→ **Directions for this task**: Every record below should be retyped exactly, and no picture should appear in the copy.

Start of Material provided

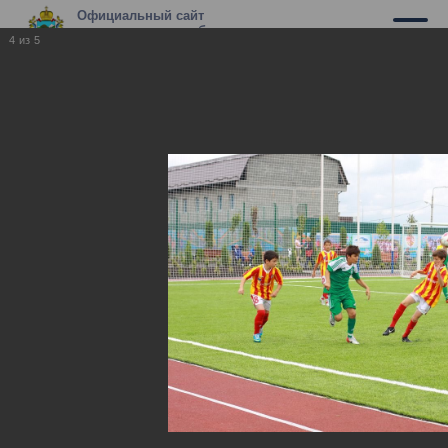
Официальный сайт
муниципального образования г.
4
из
5
Владикавказ
«Кубок полномочного представителя
в СКФО среди детских команд 2001
года рождения», 2013 год
«Кубок полномочного представителя в СКФО
среди детских команд 2001 года рождения», 2013
год
21.07.2014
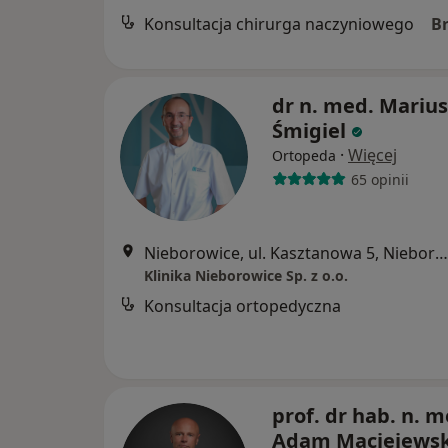
Konsultacja chirurga naczyniowego
B
dr n. med. Marius
Śmigiel
·
Więcej
Ortopeda
65 opinii
Nieborowice, ul. Kasztanowa 5, Nieborowice
Klinika Nieborowice Sp. z o.o.
Konsultacja ortopedyczna
prof. dr hab. n. m
Adam Maciejewsk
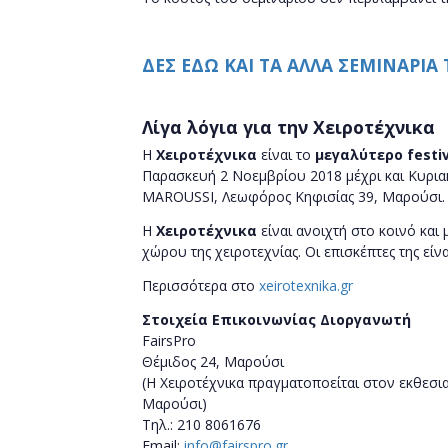
ΔΕΣ ΕΔΩ ΚΑΙ ΤΑ ΑΛΛΑ ΣΕΜΙΝΑΡΙΑ
Λίγα λόγια για την Χειροτέχνικα
Η
Χειροτέχνικα
είναι το
μεγαλύτερο festi
Παρασκευή 2 Νοεμβρίου 2018 μέχρι και Κυρι
MAROUSSI, Λεωφόρος Κηφισίας 39, Μαρούσι. Οι
Η
Χειροτέχνικα
είναι ανοιχτή στο κοινό και
χώρου της χειροτεχνίας. Οι επισκέπτες της είν
Περισσότερα στο
xeirotexnika.gr
Στοιχεία Επικοινωνίας Διοργανωτή
Fair­sPro
Θέμιδος 24, Μαρούσι
(Η Χειροτέχνικα πραγματοποείται στον εκθε
Μαρούσι)
Tηλ.: 210 8061676
Email:
info@fairspro.gr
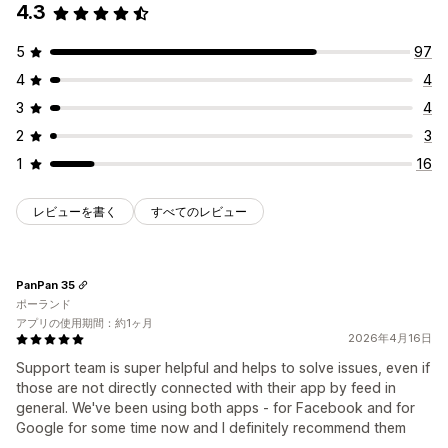
4.3
5
97
4
4
3
4
2
3
1
16
レビューを書く
すべてのレビュー
PanPan 35
ポーランド
アプリの使用期間：約1ヶ月
2026年4月16日
Support team is super helpful and helps to solve issues, even if
those are not directly connected with their app by feed in
general. We've been using both apps - for Facebook and for
Google for some time now and I definitely recommend them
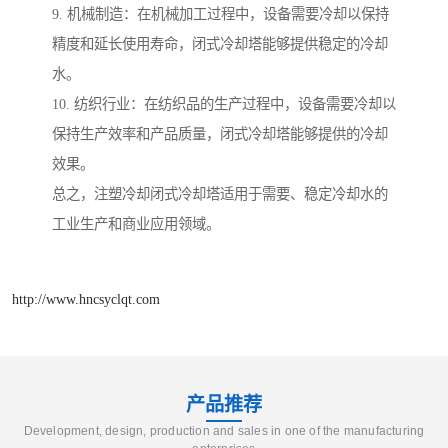
9. 机械制造：在机械加工过程中，设备需要冷却以保持
精度和延长使用寿命，闭式冷却塔能够提供稳定的冷却
水。
10. 纺织行业：在纺织品的生产过程中，设备需要冷却以
保持生产效率和产品质量，闭式冷却塔能够提供的冷却
效果。
总之，注塑冷却闭式冷却塔适用于需要、稳定冷却水的
工业生产和商业应用领域。
http://www.hncsyclqt.com
产品推荐
Development, design, production and sales in one of the manufacturing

End of Material provided

→ **Expected answer**:
Официальный сайт
муниципального образования г.
4
из
5
Владикавказ
«Кубок полномочного представителя
в СКФО среди детских команд 2001
года рождения», 2013 год
«Кубок полномочного представителя в СКФО
среди детских команд 2001 года рождения», 2013
год
21.07.2014
Konsultacja chirurga naczyniowego
B
dr n. med. Marius
Śmigiel
·
Więcej
Ortopeda
65 opinii
Nieborowice, ul. Kasztanowa 5, Nieborowice
Klinika Nieborowice Sp. z o.o.
Konsultacja ortopedyczna
prof. dr hab. n. m
Adam Maciejewsk
ΔΕΣ ΕΔΩ ΚΑΙ ΤΑ ΑΛΛΑ ΣΕΜΙΝΑΡΙΑ
Λίγα λόγια για την Χειροτέχνικα
Η
Χειροτέχνικα
είναι το
μεγαλύτερο festi
Παρασκευή 2 Νοεμβρίου 2018 μέχρι και Κυρι
MAROUSSI, Λεωφόρος Κηφισίας 39, Μαρούσι. Οι
Η
Χειροτέχνικα
είναι ανοιχτή στο κοινό και
χώρου της χειροτεχνίας. Οι επισκέπτες της είν
Περισσότερα στο
xeirotexnika.gr
Στοιχεία Επικοινωνίας Διοργανωτή
Fair­sPro
Θέμιδος 24, Μαρούσι
(Η Χειροτέχνικα πραγματοποείται στον εκθε
Μαρούσι)
Tηλ.: 210 8061676
Email:
info@fairspro.gr
4.3
5
97
4
4
3
4
2
3
1
16
レビューを書く
すべてのレビュー
PanPan 35
ポーランド
アプリの使用期間：約1ヶ月
2026年4月16日
Support team is super helpful and helps to solve issues, even if
those are not directly connected with their app by feed in
general. We've been using both apps - for Facebook and for
Google for some time now and I definitely recommend them
9. 机械制造：在机械加工过程中，设备需要冷却以保持
精度和延长使用寿命，闭式冷却塔能够提供稳定的冷却
水。
10. 纺织行业：在纺织品的生产过程中，设备需要冷却以
保持生产效率和产品质量，闭式冷却塔能够提供的冷却
效果。
总之，注塑冷却闭式冷却塔适用于需要、稳定冷却水的
工业生产和商业应用领域。
http://www.hncsyclqt.com
产品推荐
Development, design, production and sales in one of the manufacturing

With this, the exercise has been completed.